Thursday, March 6, 2008


And Think Progress has a great set of photos to go with the video.

Wednesday, March 5, 2008

Re: Bad news

A few commenters took issue with my post earlier today about the "bad news" of last night's election. Some colorful baseball metaphors and a reference to an election way before my time caused me to look further. The argument is that this is hardly the first election to be drawn out and the country has always seemed to keep going.

Then I found an article in Slate by David Greenberg, in which he wrote:

To suggest that March 5 marks a late date in the calendar ignores the duration of primary seasons past. Indeed, were Hillary Clinton to have pulled out of the race this week, Obama would have actually clinched a contested race for the party's nomination earlier than almost any other Democrat since the current primary system took shape—the sole exception being John Kerry four years ago. Fighting all the way through the primaries, in other words, is perfectly normal.

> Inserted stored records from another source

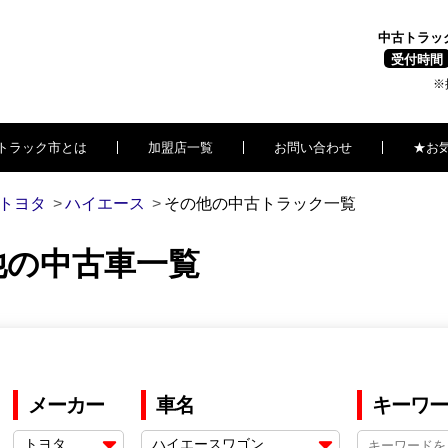
中古トラッ
受付時間
※
トラック市とは
加盟店一覧
お問い合わせ
★お
トヨタ
ハイエース
その他の中古トラック一覧
他の中古車一覧
メーカー
車名
キーワー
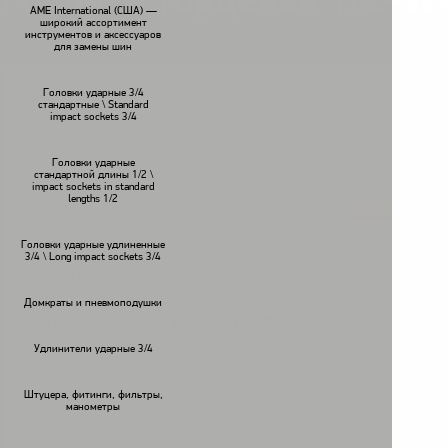
Головка торцевая 1/2-W
AME International (США) —
широкий ассортимент
инструментов и аксессуаров
для замены шин
Головки ударные 3/4
стандартные \ Standard
impact sockets 3/4
В наличии
Головки ударные
стандартной длины 1/2 \
impact sockets in standard
lengths 1/2
КУПИТЬ
<
>
Головки ударные удлиненные
3/4 \ Long impact sockets 3/4
Описание:
Домкраты и пневмоподушки
Головка торцевая ударная 1/2-WA-15
Удлинители ударные 3/4
Штуцера, фитинги, фильтры,
манометры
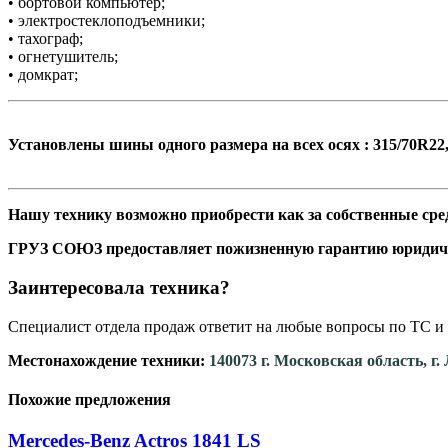
• бортовой компьютер;
• электростеклоподъемники;
• тахограф;
• огнетушитель;
• домкрат;
Установлены шины одного размера на всех осях : 315/70R22,
Нашу технику возможно приобрести как за собственные сред
ГРУЗ СОЮЗ предоставляет пожизненную гарантию юридич
Заинтересовала техника?
Специалист отдела продаж ответит на любые вопросы по ТС и 
Местонахождение техники:
140073 г. Московская область, г
Похожие предложения
Mercedes-Benz Actros 1841 LS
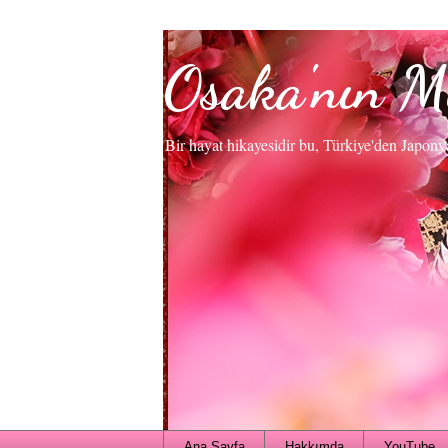
Osaka'nın M
Bir hayat hikayesidir bu, Türkiye'den Japony
Ana Sayfa
Hakkımda
YouTube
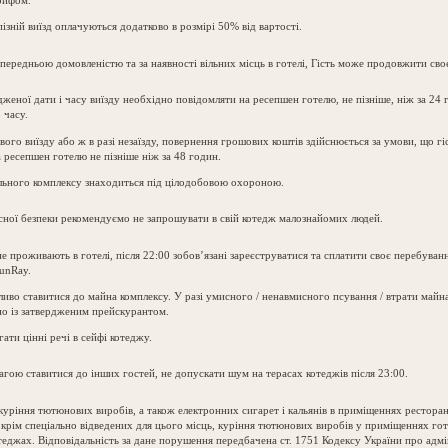
рифом.
 пізній виїзд оплачуються додатково в розмірі 50% від вартості.
передньою домовленістю та за наявності вільних місць в готелі, Гість може продовжити сво
женої дати і часу виїзду необхідно повідомляти на ресепшен готелю, не пізніше, ніж за 24
 часу.
вого виїзду або ж в разі незаїзду, повернення грошових коштів здійснюється за умови, що г
 ресепшен готелю не пізніше ніж за 48 годин.
льного комплексу знаходиться під цілодобовою охороною.
асної безпеки рекомендуємо не запрошувати в свій котедж малознайомих людей.
 не проживають в готелі, після 22:00 зобов’язані зареєструватися та сплатити своє перебува
unRay.
иво ставитися до майна комплексу. У разі умисного / ненавмисного псування / втрати майна
дно із затвердженим прейскурантом.
ати цінні речі в сейфі котеджу.
агою ставитися до інших гостей, не допускати шум на терасах котеджів після 23:00.
куріння тютюнових виробів, а також електронних сигарет і кальянів в приміщеннях ресторан
 крім спеціально відведених для цього місць, куріння тютюнових виробів у приміщеннях гот
отеджах. Відповідальність за дане порушення передбачена ст. 1751 Кодексу України про адмі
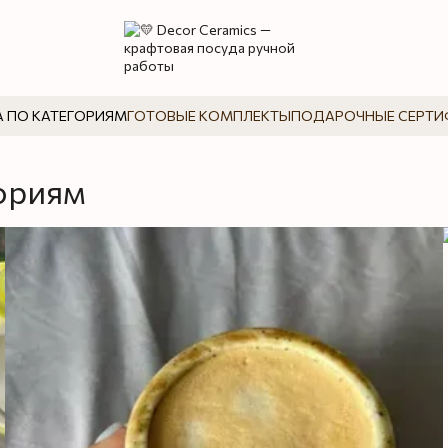
 ПО КАТЕГОРИЯМ
ГОТОВЫЕ КОМПЛЕКТЫ
ПОДАРОЧНЫЕ СЕРТИ
гориям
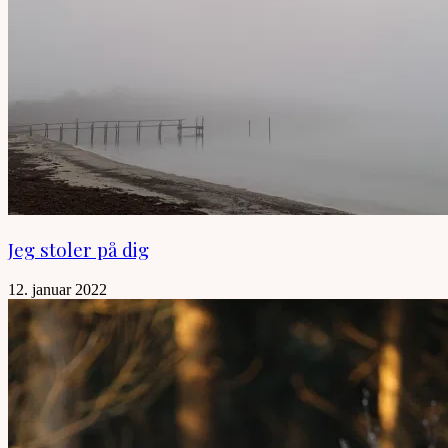
Jeg stoler på dig
12. januar 2022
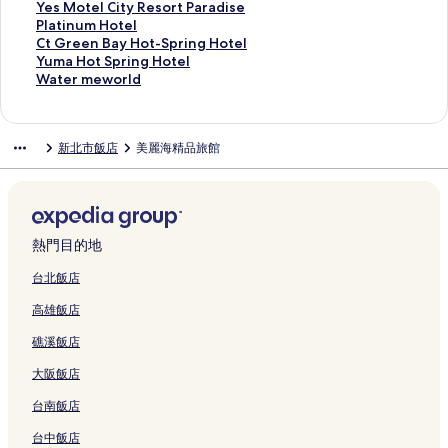
T
的
i
e
e
i
n
e
l
t
e
S
I
o
S
u
K
e
h
Y
Yes Motel City Resort Paradise
a
連
p
i
s
p
b
M
T
G
w
e
n
t
i
H
o
k
e
e
P
Platinum Hotel
i
結
e
的
t
e
a
o
a
r
T
l
n
e
n
o
o
e
G
s
l
C
Ct Green Bay Hot-Spring Hotel
p
i
連
r
i
n
t
i
e
a
e
T
l
g
u
s
r
r
M
a
t
Y
Yuma Hot Spring Hotel
e
L
結
y
C
的
e
p
e
i
c
a
X
M
s
H
h
a
o
t
G
u
W
Water meworld
i
i
S
i
連
l
e
n
p
t
o
i
o
e
o
o
n
t
i
r
m
a
B
n
P
t
結
-
i
B
e
N
y
z
t
的
t
t
d
e
n
e
a
t
a
k
A
y
X
的
a
i
e
u
h
e
連
e
e
H
l
u
e
H
e
新北市飯店
美麗海精品旅館
l
o
R
X
i
連
y
L
w
a
i
l
結
l
l
o
C
m
n
o
r
i
u
e
i
n
結
的
u
T
n
的
的
的
-
t
i
H
B
t
m
的
的
s
n
-
連
Z
a
A
連
連
連
S
e
t
o
a
S
e
連
連
o
z
J
結
h
i
i
結
結
結
a
l
y
t
y
p
w
結
結
r
h
h
o
p
r
n
的
R
e
H
r
o
t
u
u
u
e
p
c
連
e
l
o
i
r
熱門目的地
的
a
n
的
i
o
h
結
s
的
t
n
l
連
n
g
連
S
r
o
o
連
-
g
d
台北飯店
結
g
B
結
a
t
n
r
結
S
H
的
高雄飯店
的
r
n
b
g
t
p
o
連
連
a
c
y
的
P
r
t
結
礁溪飯店
結
n
h
I
連
a
i
e
c
o
H
結
r
n
l
大阪飯店
h
n
G
a
g
的
的
g
的
d
H
連
台南飯店
連
的
連
i
o
結
結
連
結
s
t
台中飯店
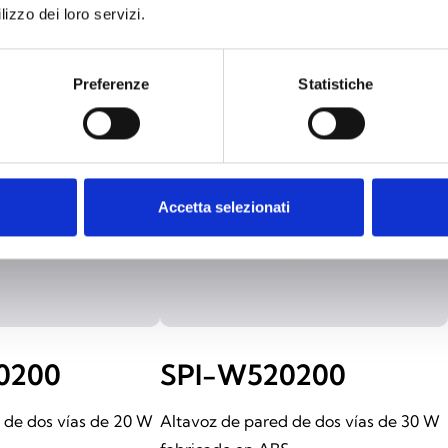
lizzo dei loro servizi.
Preferenze
Statistiche
Accetta selezionati
0200
SPI-W520200
 de dos vías de 20 W
Altavoz de pared de dos vías de 30 W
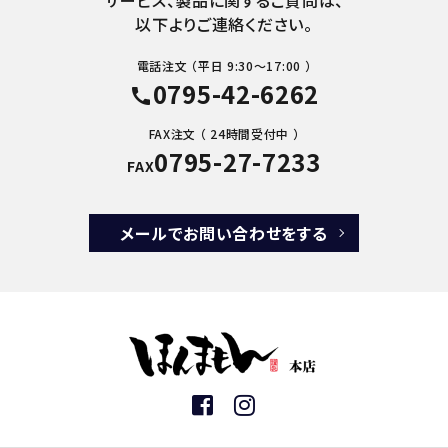
以下よりご連絡ください。
電話注文 （平日 9:30～17:00 ）
0795-42-6262
call
FAX注文 （ 24時間受付中 ）
0795-27-7233
FAX
メールでお問い合わせをする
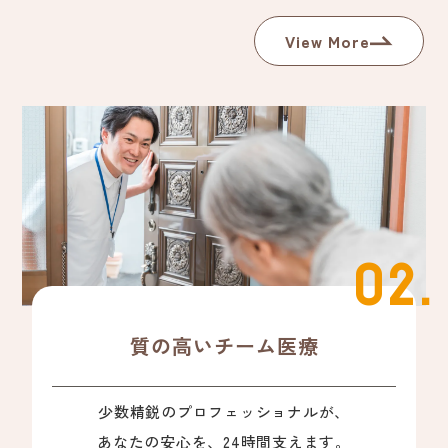
View More
02.
質の高いチーム医療
少数精鋭のプロフェッショナルが、
あなたの安心を、24時間支えます。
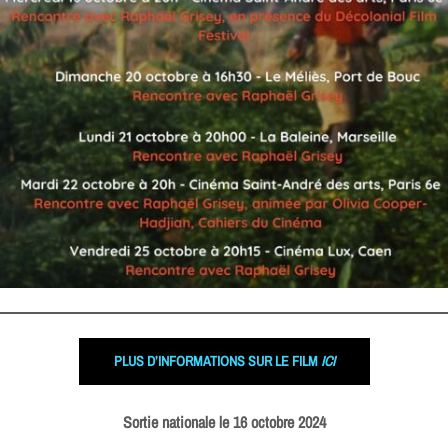
PLUS D’INFORMATIONS SUR LE FILM
ICI
Sortie nationale le 16 octobre 2024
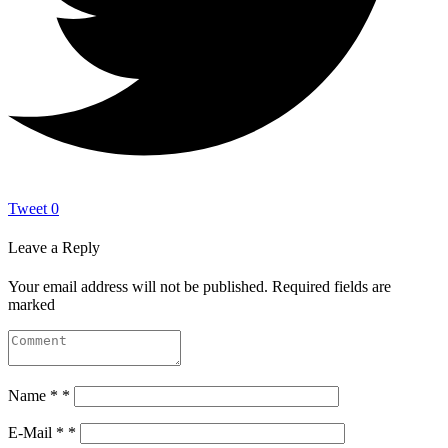
Tweet
0
Leave a Reply
Your email address will not be published.
Required fields are
marked
Name
*
*
E-Mail
*
*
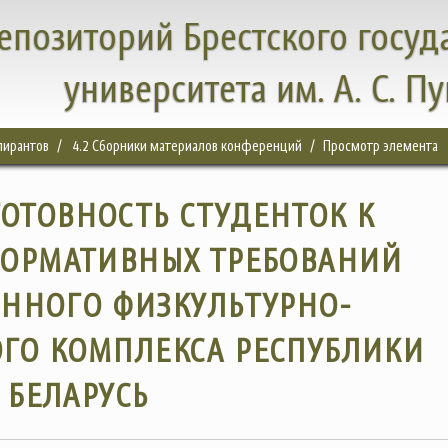
епозиторий Брестского госуд
университета им. А. С. П
спирантов
4.2 Сборники материалов конференций
Просмотр элемента
ОТОВНОСТЬ СТУДЕНТОК К
ОРМАТИВНЫХ ТРЕБОВАНИЙ
ЕННОГО ФИЗКУЛЬТУРНО-
ГО КОМПЛЕКСА РЕСПУБЛИКИ
БЕЛАРУСЬ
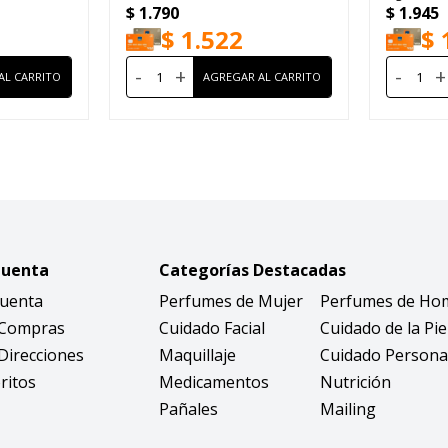
$
1.790
$
1.945
$
1.522
$
-
+
-
+
Cuenta
Categorías Destacadas
Cuenta
Perfumes de Mujer
Perfumes de Ho
 Compras
Cuidado Facial
Cuidado de la Pie
Direcciones
Maquillaje
Cuidado Persona
ritos
Medicamentos
Nutrición
Pañales
Mailing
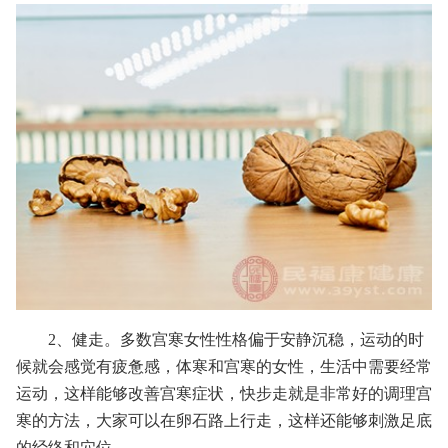
2、健走。多数宫寒女性性格偏于安静沉稳，运动的时
候就会感觉有疲惫感，体寒和宫寒的女性，生活中需要经常
运动，这样能够改善宫寒症状，快步走就是非常好的调理宫
寒的方法，大家可以在卵石路上行走，这样还能够刺激足底
的经络和穴位。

But I'm still skeptical. The commenters and Greenberg used history to show that a party is not doomed when faced with a drawn-out election. And while that was true for McGovern and Carter, neither of them faced an election like this. It is true that elections have dragged on through months of uncertainty before, but it is also true that there has never been a primary that lasted 15 months before it was decided. And 15 months is looking like the shortest amount of time it will take for the party to figure out who it wants.

Explaining last night

Bad news

Last night was bad news for the Democratic Party. This isn't because Obama lost, or because Clinton won. It has more to do with McCain winning. The Republicans are done. Those that don't like McCain are coming along, and starting to cope with him as their candidate. Their table is set.

The Democrats, though, are in turmoil. They are divided right down the middle. And the bickering is going to continue for seven weeks, leading up to Pennsylvania, and probably beyond. The party is going to stay divided all the way to the convention, giving the Democrats four months to get past the nominating process and rally behind the nominee.

The Republicans, though, have begun their healing. They are getting behind their man. The Republicans will be unified, and the Democrats will be split.

The news this morning isn't bad because Clinton won or Obama lost. The news is bad because, for the first time, it is clear to me how the Republicans win in November, but I don't see how the Democrats do it.

Tuesday, March 4, 2008

Rain Man

First of all, sorry for the long absence. My other life has been taking up most of my time. Now down to business.

Jake Tapper reported that John McCain recently declared that "'there’s strong evidence' that thimerosal, a mercury-based preservative that was once in many childhood vaccines, is responsible for the increased diagnoses of autism in the U.S."

This is an argument I know something about and it's totally bogus. As Tapper reported, there is a loud (although I'm not sure they're large) group of people out there who aim to convince legislators that thimerosal is responsible for autism. The argument has worked to convince people like Don Imus, who preaches about the cause with his wife on his radio show.

But as Tapper also reported, the medical community, running on facts and research and not emotion, says there's nothing to this connection between thimerosal and autism. From Tapper:

The Centers for Disease Control says "There is no convincing scientific evidence of harm caused by the low doses of thimerosal in vaccines, except for minor reactions like redness and swelling at the injection site."

The American Academy of Pediatrics says"No scientific data link thimerosal used as a preservative in vaccines with any pediatric neurologic disorder, including autism."

The Food and Drug Administration conducted a review in 1999 -- the year thimerosal was ordered to be removed from most vaccines -- and said that it "found no evidence of harm from the use of thimerosal as a vaccine preservative, other than local hypersensitivity reactions."

The Institute of Medicine’s Immunization Safety Review Committee concluded "that the body of epidemiological evidence favors rejection of a causal relationship between thimerosal-containing vaccines and autism."

And a study of California Department of Developmental Services data published last month indicated that there was "an increase in autism in California despite the removal of thimerosal from most vaccines."